昨夜は、金融株が急反落。ドル安、原油高となりました(勿論、貴金属も高い)。金融株の中で印象的だったのは《投資銀行を救済した商業銀行の象徴》JPモルガン・チェース株の暴落。

長年、筆者の相場見通しは、当たるのに時間が掛かりすぎると批判をされてきました。だいたい2ヶ月早過ぎるのです。米国の展開の速さのお陰で、ドル安商業銀行の株安も意外なスピードで当たってしまいました。

問題は、米国ほど展開が速くない経済圏が依然として存在すること。大陸欧州と英国がそれです。先程、JPモルガン・チェースのことを《投資銀行を救済した商業銀行の象徴》と申しましたが、此れ即ち欧風のユニバーサル・バンキングに他ならない。

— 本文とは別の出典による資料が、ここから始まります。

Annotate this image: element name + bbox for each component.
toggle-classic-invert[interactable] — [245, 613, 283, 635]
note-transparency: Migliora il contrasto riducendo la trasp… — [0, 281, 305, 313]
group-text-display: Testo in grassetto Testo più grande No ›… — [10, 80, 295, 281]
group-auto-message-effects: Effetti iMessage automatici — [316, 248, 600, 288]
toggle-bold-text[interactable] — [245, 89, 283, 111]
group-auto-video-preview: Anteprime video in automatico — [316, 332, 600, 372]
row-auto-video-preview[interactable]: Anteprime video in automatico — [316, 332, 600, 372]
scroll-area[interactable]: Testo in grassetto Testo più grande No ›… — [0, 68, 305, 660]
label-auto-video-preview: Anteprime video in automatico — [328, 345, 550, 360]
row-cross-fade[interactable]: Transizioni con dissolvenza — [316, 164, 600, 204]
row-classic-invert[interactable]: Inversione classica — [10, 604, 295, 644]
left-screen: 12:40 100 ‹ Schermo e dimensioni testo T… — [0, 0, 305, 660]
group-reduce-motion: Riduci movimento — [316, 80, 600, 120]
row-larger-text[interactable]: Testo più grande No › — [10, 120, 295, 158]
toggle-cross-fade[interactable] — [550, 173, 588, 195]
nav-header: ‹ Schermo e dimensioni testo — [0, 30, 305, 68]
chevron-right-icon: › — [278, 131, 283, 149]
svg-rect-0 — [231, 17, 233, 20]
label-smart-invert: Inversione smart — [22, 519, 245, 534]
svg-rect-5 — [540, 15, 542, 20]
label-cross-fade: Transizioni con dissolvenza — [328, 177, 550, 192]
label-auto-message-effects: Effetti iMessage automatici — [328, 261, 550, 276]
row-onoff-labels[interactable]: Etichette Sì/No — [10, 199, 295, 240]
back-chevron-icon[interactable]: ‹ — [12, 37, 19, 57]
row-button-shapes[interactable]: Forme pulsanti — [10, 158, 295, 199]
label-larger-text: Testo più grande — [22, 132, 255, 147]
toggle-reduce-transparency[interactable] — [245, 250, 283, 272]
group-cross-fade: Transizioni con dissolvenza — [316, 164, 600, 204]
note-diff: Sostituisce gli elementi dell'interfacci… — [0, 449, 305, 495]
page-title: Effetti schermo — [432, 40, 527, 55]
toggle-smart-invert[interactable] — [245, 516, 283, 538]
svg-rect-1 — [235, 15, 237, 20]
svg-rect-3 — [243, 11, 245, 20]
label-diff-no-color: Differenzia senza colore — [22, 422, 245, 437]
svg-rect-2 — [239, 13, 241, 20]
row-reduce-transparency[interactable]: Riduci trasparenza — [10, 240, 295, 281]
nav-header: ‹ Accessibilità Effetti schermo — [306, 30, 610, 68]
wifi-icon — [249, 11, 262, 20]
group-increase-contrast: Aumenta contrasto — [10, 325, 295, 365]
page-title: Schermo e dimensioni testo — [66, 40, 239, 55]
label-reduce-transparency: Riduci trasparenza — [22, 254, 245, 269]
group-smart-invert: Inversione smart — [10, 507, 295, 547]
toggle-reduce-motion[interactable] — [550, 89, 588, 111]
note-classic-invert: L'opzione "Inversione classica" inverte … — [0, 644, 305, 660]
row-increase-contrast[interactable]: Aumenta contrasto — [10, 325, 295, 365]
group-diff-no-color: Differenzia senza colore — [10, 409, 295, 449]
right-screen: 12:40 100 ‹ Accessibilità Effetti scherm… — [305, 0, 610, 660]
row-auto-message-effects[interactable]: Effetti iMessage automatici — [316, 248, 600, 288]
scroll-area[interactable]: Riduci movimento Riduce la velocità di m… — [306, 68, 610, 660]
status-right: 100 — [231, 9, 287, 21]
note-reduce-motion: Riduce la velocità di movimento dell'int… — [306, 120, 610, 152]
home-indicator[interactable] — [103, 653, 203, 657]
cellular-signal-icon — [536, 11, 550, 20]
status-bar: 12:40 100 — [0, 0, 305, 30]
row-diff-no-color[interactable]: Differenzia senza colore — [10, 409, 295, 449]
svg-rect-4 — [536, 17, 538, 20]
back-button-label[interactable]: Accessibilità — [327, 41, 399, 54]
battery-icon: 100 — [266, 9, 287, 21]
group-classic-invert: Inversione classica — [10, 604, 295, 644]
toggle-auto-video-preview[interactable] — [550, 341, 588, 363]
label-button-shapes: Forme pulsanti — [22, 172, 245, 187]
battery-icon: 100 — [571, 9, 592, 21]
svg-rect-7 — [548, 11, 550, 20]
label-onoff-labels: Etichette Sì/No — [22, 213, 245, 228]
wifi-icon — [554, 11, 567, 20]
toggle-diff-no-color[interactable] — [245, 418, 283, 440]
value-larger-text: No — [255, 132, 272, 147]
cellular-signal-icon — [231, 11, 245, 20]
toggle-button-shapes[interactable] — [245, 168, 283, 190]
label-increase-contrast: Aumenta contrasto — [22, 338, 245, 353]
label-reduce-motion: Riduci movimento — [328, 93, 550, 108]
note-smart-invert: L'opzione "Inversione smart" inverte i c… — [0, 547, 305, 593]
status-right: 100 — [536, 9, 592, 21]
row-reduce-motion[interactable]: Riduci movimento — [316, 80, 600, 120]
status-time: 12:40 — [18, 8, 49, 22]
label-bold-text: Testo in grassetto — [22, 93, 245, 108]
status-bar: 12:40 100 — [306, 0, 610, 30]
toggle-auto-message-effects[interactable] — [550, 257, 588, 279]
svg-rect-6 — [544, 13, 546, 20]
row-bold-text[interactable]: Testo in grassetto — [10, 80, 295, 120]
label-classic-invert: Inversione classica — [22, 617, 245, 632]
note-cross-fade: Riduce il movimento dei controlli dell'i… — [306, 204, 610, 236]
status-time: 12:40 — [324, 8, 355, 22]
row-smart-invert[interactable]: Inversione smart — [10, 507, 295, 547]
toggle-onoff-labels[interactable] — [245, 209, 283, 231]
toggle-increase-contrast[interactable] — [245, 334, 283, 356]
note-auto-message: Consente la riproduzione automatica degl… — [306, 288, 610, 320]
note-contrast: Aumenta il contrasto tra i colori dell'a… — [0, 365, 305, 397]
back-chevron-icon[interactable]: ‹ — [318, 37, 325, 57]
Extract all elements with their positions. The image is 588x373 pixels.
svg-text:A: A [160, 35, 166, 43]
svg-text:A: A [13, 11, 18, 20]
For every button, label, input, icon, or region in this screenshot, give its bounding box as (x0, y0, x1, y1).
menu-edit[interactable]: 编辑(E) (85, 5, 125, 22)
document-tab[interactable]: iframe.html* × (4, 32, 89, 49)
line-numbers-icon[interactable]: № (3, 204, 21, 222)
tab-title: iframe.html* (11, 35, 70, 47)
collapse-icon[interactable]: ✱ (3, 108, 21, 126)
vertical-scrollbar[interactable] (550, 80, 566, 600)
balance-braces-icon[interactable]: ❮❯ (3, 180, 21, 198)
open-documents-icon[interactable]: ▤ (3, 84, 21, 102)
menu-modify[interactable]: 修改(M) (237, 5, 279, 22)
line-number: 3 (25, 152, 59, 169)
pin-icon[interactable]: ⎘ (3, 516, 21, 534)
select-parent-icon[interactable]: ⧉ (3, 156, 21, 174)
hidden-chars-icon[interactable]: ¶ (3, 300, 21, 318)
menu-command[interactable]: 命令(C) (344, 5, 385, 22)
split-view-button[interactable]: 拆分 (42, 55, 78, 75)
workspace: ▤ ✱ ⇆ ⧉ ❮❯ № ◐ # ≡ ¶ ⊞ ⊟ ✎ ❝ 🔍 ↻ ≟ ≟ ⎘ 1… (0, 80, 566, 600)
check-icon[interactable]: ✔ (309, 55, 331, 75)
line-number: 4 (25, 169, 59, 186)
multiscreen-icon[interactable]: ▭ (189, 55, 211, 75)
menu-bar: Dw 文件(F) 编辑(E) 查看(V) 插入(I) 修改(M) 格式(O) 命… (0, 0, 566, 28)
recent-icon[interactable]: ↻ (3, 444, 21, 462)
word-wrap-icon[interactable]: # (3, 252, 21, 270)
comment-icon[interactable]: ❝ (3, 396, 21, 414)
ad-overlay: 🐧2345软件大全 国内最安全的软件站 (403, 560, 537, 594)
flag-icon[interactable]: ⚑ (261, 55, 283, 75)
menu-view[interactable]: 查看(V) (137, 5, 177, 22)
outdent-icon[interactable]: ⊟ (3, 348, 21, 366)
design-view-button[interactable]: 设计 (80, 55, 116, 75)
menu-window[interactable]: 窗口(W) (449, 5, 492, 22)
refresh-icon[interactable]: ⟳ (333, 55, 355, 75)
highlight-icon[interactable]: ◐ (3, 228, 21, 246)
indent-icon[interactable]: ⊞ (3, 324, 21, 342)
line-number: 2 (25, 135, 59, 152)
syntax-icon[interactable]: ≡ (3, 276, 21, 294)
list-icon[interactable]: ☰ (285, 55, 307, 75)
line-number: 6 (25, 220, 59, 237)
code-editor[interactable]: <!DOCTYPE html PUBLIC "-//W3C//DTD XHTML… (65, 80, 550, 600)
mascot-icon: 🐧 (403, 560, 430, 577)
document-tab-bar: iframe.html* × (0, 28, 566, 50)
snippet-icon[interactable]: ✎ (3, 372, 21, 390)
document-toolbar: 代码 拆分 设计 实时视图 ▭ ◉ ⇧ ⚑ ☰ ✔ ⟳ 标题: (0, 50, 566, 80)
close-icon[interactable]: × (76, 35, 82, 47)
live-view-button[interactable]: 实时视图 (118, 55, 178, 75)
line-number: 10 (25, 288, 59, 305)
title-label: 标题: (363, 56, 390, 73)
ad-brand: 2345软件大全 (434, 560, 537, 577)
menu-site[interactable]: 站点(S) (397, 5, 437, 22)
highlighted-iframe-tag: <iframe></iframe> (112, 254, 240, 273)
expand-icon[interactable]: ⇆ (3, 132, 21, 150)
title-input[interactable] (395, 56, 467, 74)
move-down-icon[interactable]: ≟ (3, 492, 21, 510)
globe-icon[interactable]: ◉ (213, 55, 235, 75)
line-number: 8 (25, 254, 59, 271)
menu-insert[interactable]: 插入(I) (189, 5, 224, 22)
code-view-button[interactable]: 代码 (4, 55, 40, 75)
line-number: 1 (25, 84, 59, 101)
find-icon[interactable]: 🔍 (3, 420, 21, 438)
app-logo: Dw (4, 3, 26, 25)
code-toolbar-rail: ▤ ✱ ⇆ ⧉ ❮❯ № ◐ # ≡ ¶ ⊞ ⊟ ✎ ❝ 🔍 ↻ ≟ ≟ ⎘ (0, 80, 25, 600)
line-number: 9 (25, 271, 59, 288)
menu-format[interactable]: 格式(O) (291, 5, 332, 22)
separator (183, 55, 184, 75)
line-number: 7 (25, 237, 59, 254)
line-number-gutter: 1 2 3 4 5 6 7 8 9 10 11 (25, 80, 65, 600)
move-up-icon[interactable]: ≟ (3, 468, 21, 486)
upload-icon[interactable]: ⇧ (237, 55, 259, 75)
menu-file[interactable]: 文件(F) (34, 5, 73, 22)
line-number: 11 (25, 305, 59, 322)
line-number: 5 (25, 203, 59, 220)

《証券》が《銀行》より破綻させやすいのは、預金保険機構に守られた退屈な調達手段に頼れないことだけでなく、有価証券~証券化商品を含めより広範囲に時価会計に晒されている宿命によるところが大きいと言えます。

さて、《証券》≒《投資銀行》の筈ですが、既に巨大な証券会社の機能を持つ三菱と野村が《投資銀行》機能取得に懸命なのは何故でしょうか?M&A仲介・助言、株式引受、証券化、、、これらの機能強化が狙いでしょうか?これら手数料ビジネスが競争激化で成り立たなくなり、「レバレッジを効かせて資金をお付けするので、どうかひとつM&Aにも噛ませてください」流の商売しか出来なくなったのが、ブローカーだった筈の証券会社が(銀行なのか証券なのか判然としない)『投資銀行』に変貌せざるを得なかった理由なのでは?リーマン⇒ライブドア⇒ニッポン放送にしても、BNPパリバ⇒アーバン・コーポレイションにしても、ブローカーとしての販売能力が評価されているわけでは全くなく、情報とか知恵の対価として手数料を稼ぐ伝統的な投資銀行部の仕事を大きく逸脱しています。投資銀行業務の超過利潤の源泉が人材でもなければブランドでもない。そして勿論バランスシートでもないという現実を吟味したうえで作業に入ってもらいたいものだと、三菱と野村には期待します。